On topic: I've yanked rods with a farm jack without much pain.


----------



## glen1971 (Oct 10, 2012)

SteveBayshore said:


> Snap a pair of vise grips on it. Get a block of 4x4 or 6x6 as a fulcrum, use a bender handle under the vise grips and lever it out 6" at a time, like a seasaw. Relocate vise grips and repeat until you can pull it out by hand. We use this for removing stuck temporary fence posts all the time.


 
The time it would take me to pull a rod ain't worth what a new one is worth...


----------



## Next72969 (Dec 9, 2012)

eds said:


> Chuck it up in the hole hawg, throw it in reverse and spin it out while pulling backwards, or tell them to pound sand


:laughing: :laughing: i dont know why i laughed so hard when i read this


----------



## fp.unit (Dec 18, 2012)

yamatitan said:


> step 1: Use kinpex cobra to tighten crap out of acorn clamp on ground rod.
> step 2: Use knipex cobra and grab right under acorn clamp twist and pull up at same time.
> Step 3: success
> 
> We pull everyone of ours up that we used for temp poles and reuse them on the next one. Works every time with little effort, of course I live in a swamp and can usually push them in by hand too so ymmv.


Lol it usually takes me a solid 20 minutes to pound one into rock with a hilti. My forearms hate me everytime it's time to drive ground rods. So slow you can't even see them move, but they go.


----------



## Next72969 (Dec 9, 2012)

fp.unit said:


> Lol it usually takes me a solid 20 minutes to pound one into rock with a hilti. My forearms hate me everytime it's time to drive ground rods.

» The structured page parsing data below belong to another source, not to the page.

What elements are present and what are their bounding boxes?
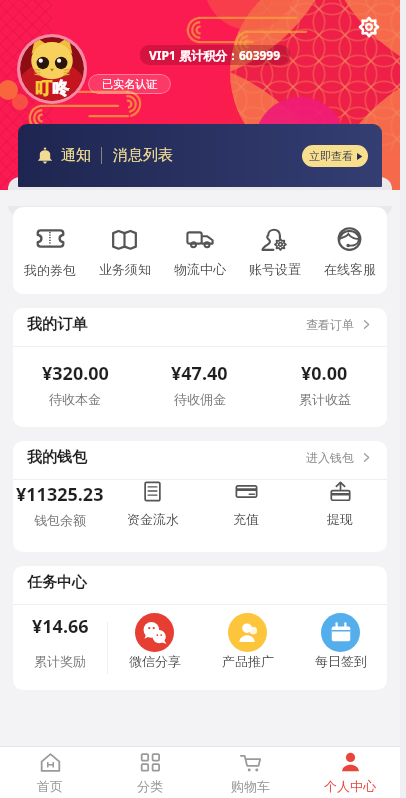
staticText: 咚 xyxy=(52,78,69,99)
staticText: 已实名认证 xyxy=(102,77,157,91)
button[interactable]: ¥47.40 xyxy=(137,347,262,427)
button[interactable]: 进入钱包 xyxy=(302,446,375,469)
staticText: 累计收益 xyxy=(299,391,351,407)
staticText: 首页 xyxy=(37,778,63,794)
button[interactable]: 产品推广 xyxy=(201,605,294,690)
staticText: 账号设置 xyxy=(249,261,301,277)
staticText: 我的钱包 xyxy=(27,448,87,467)
staticText: VIP1 累计积分：603999 xyxy=(149,47,281,63)
button[interactable]: ¥0.00 xyxy=(262,347,387,427)
button[interactable]: 每日签到 xyxy=(294,605,387,690)
button[interactable]: VIP1 累计积分：603999 xyxy=(140,45,290,65)
staticText: 资金流水 xyxy=(127,511,179,527)
button[interactable]: ¥11325.23 xyxy=(13,480,106,552)
staticText: 购物车 xyxy=(231,778,270,794)
staticText: 立即查看 xyxy=(309,149,353,163)
staticText: 微信分享 xyxy=(129,653,181,669)
button[interactable]: 已实名认证 xyxy=(88,74,171,94)
button[interactable]: 查看订单 xyxy=(302,313,375,336)
staticText: ¥14.66 xyxy=(32,614,89,639)
button[interactable]: 充值 xyxy=(199,480,293,552)
button[interactable]: 购物车 xyxy=(200,747,300,798)
button[interactable]: 立即查看 xyxy=(302,145,368,167)
button[interactable]: 资金流水 xyxy=(106,480,199,552)
staticText: 每日签到 xyxy=(315,653,367,669)
staticText: 任务中心 xyxy=(27,573,87,592)
button[interactable]: 通知 xyxy=(18,124,382,187)
staticText: 我的订单 xyxy=(27,315,87,334)
button[interactable]: 我的券包 xyxy=(13,207,87,294)
staticText: ¥0.00 xyxy=(301,361,348,386)
button[interactable]: 物流中心 xyxy=(162,207,237,294)
staticText: 在线客服 xyxy=(324,261,376,277)
button[interactable]: Settings xyxy=(352,10,386,44)
staticText: 我的券包 xyxy=(24,262,76,278)
staticText: ¥47.40 xyxy=(171,361,228,386)
staticText: 待收本金 xyxy=(49,391,101,407)
staticText: 进入钱包 xyxy=(306,450,354,465)
staticText: 钱包余额 xyxy=(34,512,86,528)
staticText: 提现 xyxy=(327,511,353,527)
staticText: 消息列表 xyxy=(113,146,173,165)
button[interactable]: 提现 xyxy=(293,480,387,552)
button[interactable]: ¥320.00 xyxy=(13,347,137,427)
staticText: ¥11325.23 xyxy=(16,482,104,507)
staticText: 叮 xyxy=(35,78,52,99)
staticText: 分类 xyxy=(137,778,163,794)
button[interactable]: 分类 xyxy=(100,747,200,798)
staticText: 业务须知 xyxy=(99,261,151,277)
button[interactable]: 个人中心 xyxy=(300,747,400,798)
button[interactable]: 首页 xyxy=(0,747,100,798)
button[interactable]: 账号设置 xyxy=(237,207,312,294)
staticText: 个人中心 xyxy=(324,778,376,794)
staticText: 累计奖励 xyxy=(34,653,86,669)
staticText: 充值 xyxy=(233,511,259,527)
staticText: 待收佣金 xyxy=(174,391,226,407)
staticText: 通知 xyxy=(61,146,91,165)
button[interactable]: 微信分享 xyxy=(108,605,201,690)
button[interactable]: 在线客服 xyxy=(312,207,387,294)
button[interactable]: 业务须知 xyxy=(87,207,162,294)
staticText: 查看订单 xyxy=(306,317,354,332)
staticText: 产品推广 xyxy=(222,653,274,669)
button[interactable]: Avatar xyxy=(20,37,84,101)
button[interactable]: ¥14.66 xyxy=(13,605,107,690)
staticText: 物流中心 xyxy=(174,261,226,277)
staticText: ¥320.00 xyxy=(42,361,109,386)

So slow you can't even see them move, but they go.


Living on an island has its perks, i usually drive 3/4 of it by hand :thumbsup:


----------



## RIVETER (Sep 26, 2009)

randas said:


> farm jack


Why not leave it and driver another one?


----------



## TOOL_5150 (Aug 27, 2007)

480sparky said:


> Not according to half the people here.


I think its more around 53.8% :laughing::whistling2:


----------



## TOOL_5150 (Aug 27, 2007)

Next72969 said:


> :laughing: :laughing: i dont know why i laughed so hard when i read this


because if it worked, it would be funny, and if he broke his wrist doing it, it would be funny:thumbup:


----------